I'm not going to show you what I'm wearing right now. (I can only upload images on my laptop) But I'll tell you by word, I'll edit this post later.

Star Hairpin
Shearling Coat 
Worn-out Jeans
Barefoot

*EDIT:* I now have the image up. Here it is!


----------



## LillyofVadness (Dec 12, 2017)

Not gonna post a screenshot lol but:
-Santa Hat
-Folk shirt
-Santa skirt
-Brown glasses
-Snow boots
-Black stockings


----------



## Twisterheart (Dec 12, 2017)

- yellow ribbon
- shearling coat
- worn out jeans
- white stockings
- shearling boots


----------



## jenikinz (Dec 12, 2017)

Those are so cute, I change my outfit every few days.  I will try to get a screen shot but I have on the dark polka skirt, black tights, hiking boots, zipper shirt, and yellow ribbon.


----------



## The Pennifer (Dec 12, 2017)

I love these leggings and Twinkle Tank ... and look, Antonio likes the same colour scheme ... ahh   Anteater love!


----------



## tolisamarie (Dec 12, 2017)

I wear my twinkle dress with star shades, star pin, black stockings and black loafers.


----------



## That Marshal Fangirl (Dec 12, 2017)

Well I'm gonna change back into my Santa outfit after this, but this is one of my favorites: Straw Boater, Sweater Dress, Black Stockings, and Shearling Boots.


----------



## xSuperMario64x (Dec 12, 2017)

Level 59 holy crap
I'm still level 16 lmao

My player is just wearing the rainbow baseball cap, cherry shirt, and tiny shades. He's not wearing any pants or shoes. 

He's my flower child :,)


----------



## Licorice (Dec 12, 2017)




----------



## valyria (Dec 12, 2017)

i really want the sweater dress but i'm loving my current outfit


----------



## quinnetmoi (Dec 13, 2017)

I'm wearing most of the santa outfit (because in two weeks I no longer will!) but instead of the skirt or pants, my character is wearing grunge pants. c:

also, I only ever seem to find repeat items from the able sisters! so my inventory of clothes is pretty limited at the moment.


----------



## squidpops (Dec 13, 2017)

Santa hat, blue flannel shirt, pleather pants, hiking boots


----------



## Shele (Dec 13, 2017)




----------



## TykiButterfree (Dec 13, 2017)

Able sisters tend to keep offering me the same few items so I don't have much different clothes in this game.
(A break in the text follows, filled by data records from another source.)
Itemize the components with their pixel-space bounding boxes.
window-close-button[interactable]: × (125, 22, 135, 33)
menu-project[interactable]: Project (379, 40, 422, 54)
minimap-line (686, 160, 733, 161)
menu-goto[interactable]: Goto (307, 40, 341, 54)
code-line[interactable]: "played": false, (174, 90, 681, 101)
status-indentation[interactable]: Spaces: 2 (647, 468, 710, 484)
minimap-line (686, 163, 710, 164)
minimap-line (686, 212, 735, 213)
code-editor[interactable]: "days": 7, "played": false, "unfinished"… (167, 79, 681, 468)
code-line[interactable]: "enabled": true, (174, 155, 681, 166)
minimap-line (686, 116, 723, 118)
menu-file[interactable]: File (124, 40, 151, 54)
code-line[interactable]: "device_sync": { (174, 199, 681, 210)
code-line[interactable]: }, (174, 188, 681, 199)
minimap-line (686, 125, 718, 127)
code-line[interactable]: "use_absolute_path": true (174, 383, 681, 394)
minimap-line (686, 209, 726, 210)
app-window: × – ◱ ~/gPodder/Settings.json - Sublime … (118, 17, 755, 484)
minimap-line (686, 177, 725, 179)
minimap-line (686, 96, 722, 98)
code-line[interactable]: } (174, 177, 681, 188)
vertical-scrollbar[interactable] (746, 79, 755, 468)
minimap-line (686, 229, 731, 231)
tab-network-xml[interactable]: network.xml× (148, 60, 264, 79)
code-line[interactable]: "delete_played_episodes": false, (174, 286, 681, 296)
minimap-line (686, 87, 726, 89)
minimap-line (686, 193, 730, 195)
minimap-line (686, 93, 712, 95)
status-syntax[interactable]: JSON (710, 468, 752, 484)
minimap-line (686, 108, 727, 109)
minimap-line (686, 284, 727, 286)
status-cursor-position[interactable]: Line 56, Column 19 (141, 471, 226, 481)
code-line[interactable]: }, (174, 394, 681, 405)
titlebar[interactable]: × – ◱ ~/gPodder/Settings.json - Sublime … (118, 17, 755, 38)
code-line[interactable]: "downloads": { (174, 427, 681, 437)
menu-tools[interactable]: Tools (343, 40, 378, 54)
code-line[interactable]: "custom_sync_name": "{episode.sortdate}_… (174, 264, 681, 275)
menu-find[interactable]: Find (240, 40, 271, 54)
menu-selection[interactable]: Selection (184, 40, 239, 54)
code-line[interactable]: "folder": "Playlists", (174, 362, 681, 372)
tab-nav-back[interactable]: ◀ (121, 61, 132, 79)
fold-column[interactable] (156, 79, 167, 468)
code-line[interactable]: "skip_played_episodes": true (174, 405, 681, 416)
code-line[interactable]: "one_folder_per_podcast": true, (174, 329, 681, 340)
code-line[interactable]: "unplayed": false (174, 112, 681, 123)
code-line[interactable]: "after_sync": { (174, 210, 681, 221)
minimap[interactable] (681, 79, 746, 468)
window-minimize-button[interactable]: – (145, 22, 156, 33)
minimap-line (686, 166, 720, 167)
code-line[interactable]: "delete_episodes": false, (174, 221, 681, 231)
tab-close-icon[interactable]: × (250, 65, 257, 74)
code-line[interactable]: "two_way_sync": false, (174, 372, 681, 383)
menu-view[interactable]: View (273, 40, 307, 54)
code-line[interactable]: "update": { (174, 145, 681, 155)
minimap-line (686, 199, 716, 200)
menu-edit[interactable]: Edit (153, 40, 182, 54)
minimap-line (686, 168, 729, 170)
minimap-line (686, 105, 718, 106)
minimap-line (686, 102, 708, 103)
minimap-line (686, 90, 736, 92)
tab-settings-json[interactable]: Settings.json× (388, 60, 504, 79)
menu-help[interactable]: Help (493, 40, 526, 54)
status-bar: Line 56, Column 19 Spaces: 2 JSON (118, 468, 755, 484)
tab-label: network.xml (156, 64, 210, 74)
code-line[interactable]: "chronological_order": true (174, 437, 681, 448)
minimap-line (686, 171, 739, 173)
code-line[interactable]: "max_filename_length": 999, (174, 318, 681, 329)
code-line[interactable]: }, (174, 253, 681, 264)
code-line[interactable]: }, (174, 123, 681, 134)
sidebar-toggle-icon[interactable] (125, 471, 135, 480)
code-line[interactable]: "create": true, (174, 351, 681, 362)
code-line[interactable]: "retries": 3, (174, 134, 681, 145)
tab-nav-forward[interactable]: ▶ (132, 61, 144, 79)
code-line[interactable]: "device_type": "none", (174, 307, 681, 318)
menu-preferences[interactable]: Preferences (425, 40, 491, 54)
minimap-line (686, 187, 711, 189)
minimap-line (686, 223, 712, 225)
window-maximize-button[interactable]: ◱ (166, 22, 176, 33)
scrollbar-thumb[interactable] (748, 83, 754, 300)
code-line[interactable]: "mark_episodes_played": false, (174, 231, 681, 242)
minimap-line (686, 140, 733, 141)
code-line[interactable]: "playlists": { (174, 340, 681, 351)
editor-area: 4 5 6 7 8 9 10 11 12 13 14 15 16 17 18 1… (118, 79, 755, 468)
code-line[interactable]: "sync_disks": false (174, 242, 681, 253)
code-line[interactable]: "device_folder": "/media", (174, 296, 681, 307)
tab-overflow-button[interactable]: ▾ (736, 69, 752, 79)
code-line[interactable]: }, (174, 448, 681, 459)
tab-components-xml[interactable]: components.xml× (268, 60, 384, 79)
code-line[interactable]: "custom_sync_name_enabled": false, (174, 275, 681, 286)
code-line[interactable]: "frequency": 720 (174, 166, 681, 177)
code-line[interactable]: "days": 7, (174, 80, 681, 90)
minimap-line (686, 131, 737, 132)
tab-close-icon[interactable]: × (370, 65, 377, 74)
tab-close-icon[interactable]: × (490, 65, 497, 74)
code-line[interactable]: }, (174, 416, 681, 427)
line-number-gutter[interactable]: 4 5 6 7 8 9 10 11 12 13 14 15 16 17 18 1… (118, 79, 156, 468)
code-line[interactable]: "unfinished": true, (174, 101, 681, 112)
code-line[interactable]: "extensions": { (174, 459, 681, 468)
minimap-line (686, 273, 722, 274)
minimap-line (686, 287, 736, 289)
I like this outfit though.


----------



## deSPIRIA (Dec 13, 2017)

straw boater
sweater dress
white stockings
shearling boots


----------



## BunnyHunny (Dec 13, 2017)




----------



## tolisamarie (Dec 13, 2017)

This outfit needs the Elegant Hat!


----------



## Gloomyreaper (Dec 14, 2017)

Despite my limited clothing choices *glares at the able sisters * I think this is alright for now.


----------



## Soigne (Dec 14, 2017)

- canary shirt
- worn out jeans
- shearling boots


----------



## yurimei (Dec 14, 2017)

I want the ducky mask!!


----------



## Angel-Rae (Dec 14, 2017)




----------



## jenikinz (Dec 15, 2017)

I changed my outfit and hair again:


----------



## The Pennifer (Dec 15, 2017)

This is my latest look ... itsa me! Lol


----------



## KaydeeKrunk (Dec 16, 2017)

Oh man, I change my outfit so often, as well as my hairstyle and face, so I don't even remember what I'm wearing now. XD


----------



## The Pennifer (Dec 16, 2017)

Now, look what I?m wearing!! If only I could climb into it! this is truly a The Pennifer kind of car! Almost as good as my real life little Austin Mini Cooper!


----------